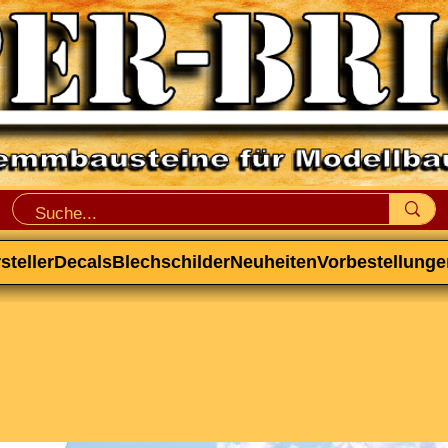
steller
Decals
Blechschilder
Neuheiten
Vorbestellunge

----

▶ _REQUIRED ACTION_: Produce the material above again in full, with identical lines and no pictures.

▶ _RESPONSE BOX_:
steller
Decals
Blechschilder
Neuheiten
Vorbestellunge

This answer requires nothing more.